Jim Bessman
NRBQ follows 5-CD box set with 5-song EP 'Happy Talk'
NRBQ's "Happy Talk"
When NRBQ played B.B. King’s in June, the venerable band’s leader and founding member Terry Adams said backstage that Omnivore Recordings, which late last year released the five-CD NRBQ High Noon--A 50-Year Retrospective, was open to his suggestion that they put out new NRBQ material, alternated, perhaps, with additional archival releases.
Fast forward to now, when Omnivore has indeed issued a new five-song NRBQ EP, Happy Talk.

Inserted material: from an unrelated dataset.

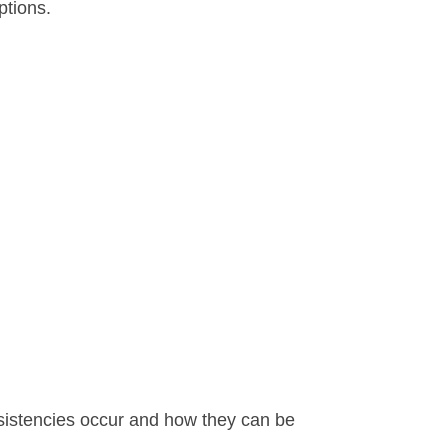
ptions.
nsistencies occur and how they can be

“We’ve made EPs before—vinyl ones a while back,” says Adams. “But we felt like it was time now for a nice, short message that’s quicker and cheaper and easier to produce--following what you realize were five discs with 22 songs on each one, with stuff on them that people still haven’t gotten to yet!”
Happy Talk, then, gives NRBQ the means to manifest “what we feel we need to say right now,” adds Adams. The titletrack for the EP—whose physical CD version is beautifully enveloped in a six-panel package—is a cover of the 1949 Rodgers & Hammerstein show tune from South Pacific (sung by the Tony-winning Juanita Hall in the original stage and screen versions of the musical) that according to Adams, has long been in the works.
“It’s a song that I’ve been crazy about even when I was a kid and bought every version I could find—way before I discovered it was from South Pacific,” Adams says of the song, which has in fact been covered by the various likes of Ella Fitzgerald, Doris Day, Nancy Wilson, the Four Freshmen, Harper’s Bizarre, and The Damned’s Captain Sensible, who had a chart-topping U.K. hit with it in 1982.
“I’ve always wanted to record it,” Adams continues,” but to get it right you must realize that it’s in its own place that’s entirely separate from any song ever written.”
Hence, he’s “messed with it” with live versions over the years, and came up with a jazz arrangement for it after releasing his 1995 solo album Terrible.
“It took more time in production for the version on the EP, but [NRBQ guitarist] Scott Ligon is the perfect singer for it—and it’s not an easy song to sing.”
Besides “Happy Talk,” NRBQ also covered “Blues, Blues, Blues” by legendary Chicago blues saxophonist Abb Locke—whom Ligon used to play with—and Roy Orbison’s classic hit “Only the Lonely.”
“Once in a while we have talks about songs like ‘Only the Lonely’--how it might sound if done differently,” says Adams. “Like some years ago we did ‘Be My Love’ by Mario Lanza as a country tune, or ‘Indian Love Call’ by Nelson Eddy and Jeanette MacDonald [on Adams’ 2009 solo album Holy Tweet]. I don’t know why these tunes come back to me after all these years, but sometimes songs you might think were corny when you were a teen later make sense.”
In the case of the straight-ahead country take on “Only the Lonely,” Adams wondered how the song would work “without all the drama [of the Orbison single’s production].”
“We did the first take live and spontaneous, and actually never dreamed to put it out except that Scott sang it so beautifully, right there on the spot,” says Adams.
As for the two originals, lead track “Head on a Post” was inspired by an episode of The Rockford Files, Adams says. “Yes, I Have a Banana,” as the title suggests, is an “answer song” to the novelty song hit of 1923, “Yes! We Have No Bananas”—which also inspired a 1923 follow-up “I’ve Got the Yes! We Have No Bananas Blues.”
“In our song, pretty much all the guy has is a banana!” says Adams. “It took all of us to write it—but it was 60 years in the making!”
Happy Talk’s release has been met with joy from ‘Q fans, as well as a reviewer at The Aquarian Weekly who wrote, “There’s hope for the country as long as NRBQ is still with us.”
“I hope the time has not come where people’s attention span for music is limited,” says Adams, acknowledging that “to get people to sit down and actually listen to a new album might not be as easy as it once was. So for now, this EP is what we did and we’re happy about it. Almost all the music is instant, simple and straight to the point.”